Predicting Neural Network Accuracy from Weights
Thomas Unterthiner, Daniel Keysers, Sylvain Gelly, Olivier Bousquet, Ilya Tolstikhin
TL;DR
This work formalizes the goal of predicting a neural network's accuracy using only its trained weights, and builds a large publicly available dataset of 120k CNNs (Small CNN Zoo) to study weight-accuracy mappings. It shows that weight-based predictors, particularly gradient-boosted trees using per-layer weight statistics, can rank models by performance with R^2 often exceeding 0.98 and can transfer ranking across unseen datasets and larger architectures. The findings provide insights into training dynamics and offer a potential pathway for data-free model selection or early-stopping, while highlighting open questions about interpretable rules and stronger inductive biases. The authors also release the dataset to spur further research into weight-aware understanding of deep learning performance and generalization across domains.
Abstract
We show experimentally that the accuracy of a trained neural network can be predicted surprisingly well by looking only at its weights, without evaluating it on input data. We motivate this task and introduce a formal setting for it.

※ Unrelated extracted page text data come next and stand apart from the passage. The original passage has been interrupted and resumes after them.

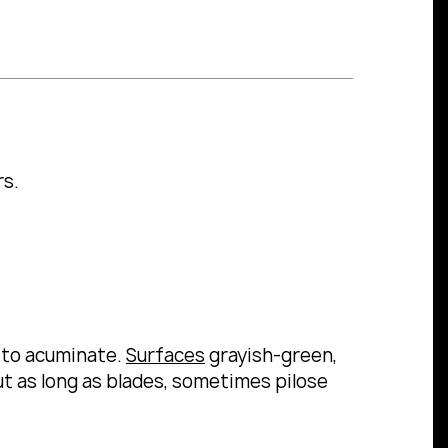
rs.
 to acuminate.
Surfaces
grayish-green,
t as long as blades, sometimes pilose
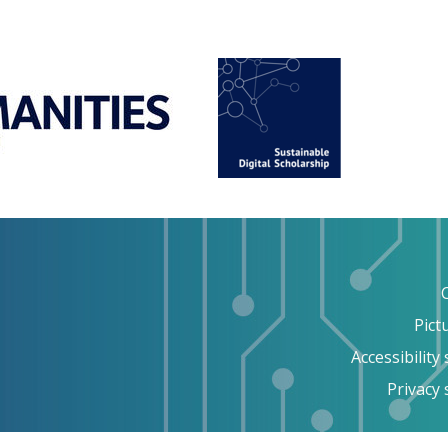
Pict
Accessibility
Privacy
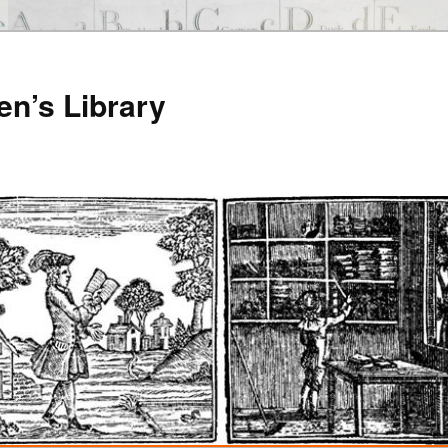
en’s Library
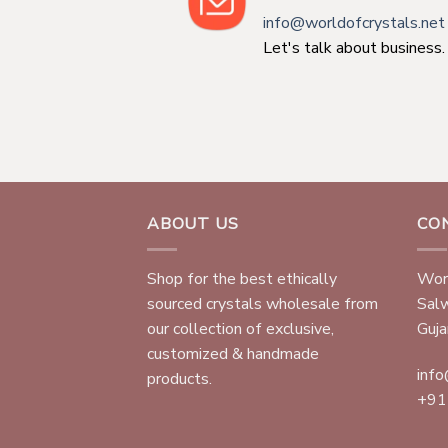
info@worldofcrystals.net
Let's talk about business.
ABOUT US
CO
Shop for the best ethically
Worl
sourced crystals wholesale from
Sal
our collection of exclusive,
Gujar
customized & handmade
info
products.
+91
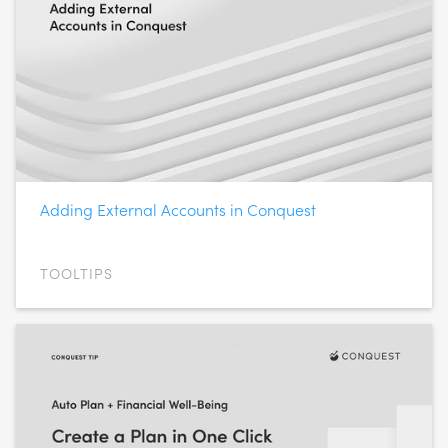
Adding External Accounts in Conquest
TOOLTIPS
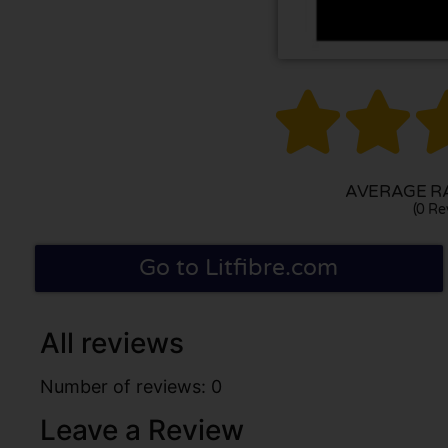


AVERAGE RA
(0 Re
Go to Litfibre.com
All reviews
Number of reviews: 0
Leave a Review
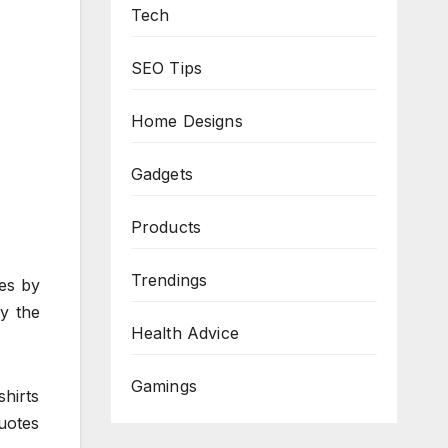
Tech
SEO Tips
Home Designs
Gadgets
Products
Trendings
ies by
y the
Health Advice
Gamings
shirts
uotes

Even when using simple statistics of the weights, the predictors are able to rank neural networks by their performance with very high accuracy (R2 score more than 0.98). Furthermore, the predictors are able to rank networks trained on different, unobserved datasets and with different architectures. We release a collection of 120k convolutional neural networks trained on four different datasets to encourage further research in this area, with the goal of understanding network training and performance better.